Real estate closing is the final step in the process of buying, selling, or financing a home. In most jurisdictions, closing also refers to the transfer of title from the seller to the buyer. This article discusses what the process is like, and its benefits.
What is the Real Estate Closing Process Like?
The closing process typically begins when the seller accepts your offer to buy a home. You will then give your lender an earnest deposit, usually in the form of a cheque. At that point, you will also be given loan documents for signing.

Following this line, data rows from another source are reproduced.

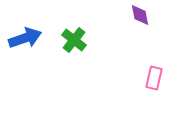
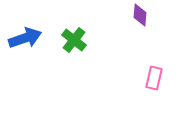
purple diamond: rotated 15 degrees clockwise
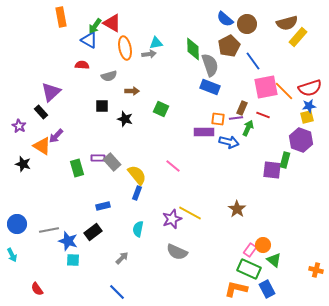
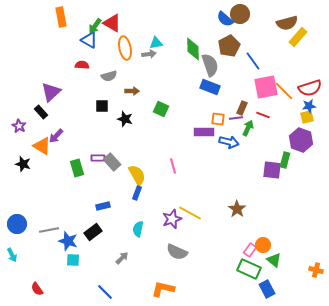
brown circle at (247, 24): moved 7 px left, 10 px up
pink line at (173, 166): rotated 35 degrees clockwise
yellow semicircle at (137, 175): rotated 10 degrees clockwise
orange L-shape at (236, 289): moved 73 px left
blue line at (117, 292): moved 12 px left
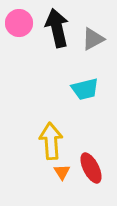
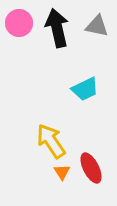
gray triangle: moved 4 px right, 13 px up; rotated 40 degrees clockwise
cyan trapezoid: rotated 12 degrees counterclockwise
yellow arrow: rotated 30 degrees counterclockwise
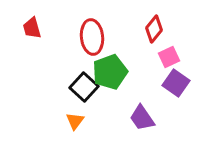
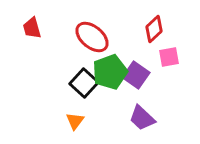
red diamond: rotated 8 degrees clockwise
red ellipse: rotated 44 degrees counterclockwise
pink square: rotated 15 degrees clockwise
purple square: moved 40 px left, 8 px up
black square: moved 4 px up
purple trapezoid: rotated 12 degrees counterclockwise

These documents are for review only and not yet for signing. Before signing, you should read these documents carefully and ask questions about anything you do not understand. Closing insight softpro can offer any support needed. The next step is to have the property appraised.
This is done at the lender’s expense and requires you to allow the appraiser access to your home so that he can verify its condition and features and compare it with other similar homes in your area that have sold recently.
Once you have signed all of your loan paperwork and it has been reviewed by all parties involved, you will be contacted with a date on which both parties will meet at the Title Company office or whatever other location has been agreed upon. The respective attorneys must be present to complete the transaction. At this time, you will be required to pay any remaining funds due at closing in certified funds.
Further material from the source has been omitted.